In the 87-91 collective agreement, the reduction of pre-84 employees clause is at Section 6,c. The language regarding economic viability moved to Section 12, e. It was followed by a new 12,f, which stated, "If the Employer's warehouse operation should move, all employees covered by this Agreement shall be transferred to the new warehouse without loss of seniority. No employee shall be terminated because of such a move."
The Loman Years
All of these three sections remain in the Loman Collective Agreement as 6c, 12 e & f. One begins to see the real sellout that occurred as section 6c and 12 f now refers to Loman as the Employer. Predictably, the security and intent behind these clauses was gone at that point and our present crisis reflects what should have been obvious to Brooke Sundin at the time of signing. Why did Brooke not cover this issue? Certainly at that time we had the power to vary these clauses to reflect the same security as was originally intended. The 777 agreement was a sell out of members generally. Brookes' failure to deal with this clause, something that would be obvious to any rookie negotiator, was a sell out of the Loman members specifically.

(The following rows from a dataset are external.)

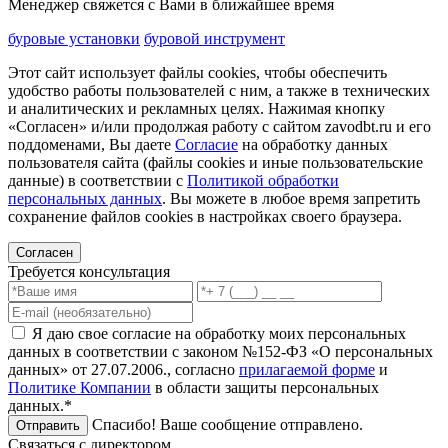
Менеджер свяжется с Вами в ближайшее время
буровые установки
буровой инструмент
Этот сайт использует файлы cookies, чтобы обеспечить
удобство работы пользователей с ним, а также в технических
и аналитических и рекламных целях. Нажимая кнопку
«Согласен» и/или продолжая работу с сайтом zavodbt.ru и его
поддоменами, Вы даете
Согласие
на обработку данных
пользователя сайта (файлы cookies и иные пользовательские
данные) в соответствии с
Политикой обработки
персональных данных
. Вы можете в любое время запретить
сохранение файлов cookies в настройках своего браузера.
Согласен
Требуется консультация
Я даю свое согласие на обработку моих персональных
данных в соответствии с законом №152-ФЗ «О персональных
данных» от 27.07.2006., согласно
прилагаемой форме
и
Политике Компании
в области защиты персональных
данных.*
Спасибо! Ваше сообщение отправлено.
Отправить
Связаться с директором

But the economic viability clause remained and one might fairly conclude that as long as we continued to demonstrate excellence some measure of security may be had there. Enter the strange world of Loman management. Suffice it to say that just about every way to get labour costs up has been applied by this management and by OFG. This has been detailed elsewhere. The union sat silently on the sidelines reveling in the "more work (dues) for our junior members" rhetoric, as if something positive had been achieved.
The management had continued to document the efficiencies they created and it began to read like a rap sheet for a troublesome and lazy workforce. Finally I could take the union's silence no longer and in September of 2000, wrote a letter to the man in charge, Peter Schmitz, a former Axis Logistics manager. I met with Peter, and our Chief Shop Steward Gord Carter to discuss this letter. Peter said he "... disagreed with a number of statements in the letter." When I asked what they were exactly, he refused to comment further. I began to gather signatures in support of this letter but the union advised that the "timing was not right." I had worked with these guys for a long time and I trusted in them. Nothing changed and I grew impatient with the union's continued failure to address in any way the issues I brought forward. I then wrote a letter to the membership in June of 2001 and began soliciting signatures regardless of the unions' position on that. They actively campaigned against signing but I was able to gather a good number of signatures anyway. The members recognized the truth of it and they also began harboring suspicions about a union that seemed bent on keeping the issues silent.
If you have been following the UFCW "Econo-Fight" (AKA Two Shirts and a Hat Campaign) you will know that this has not changed.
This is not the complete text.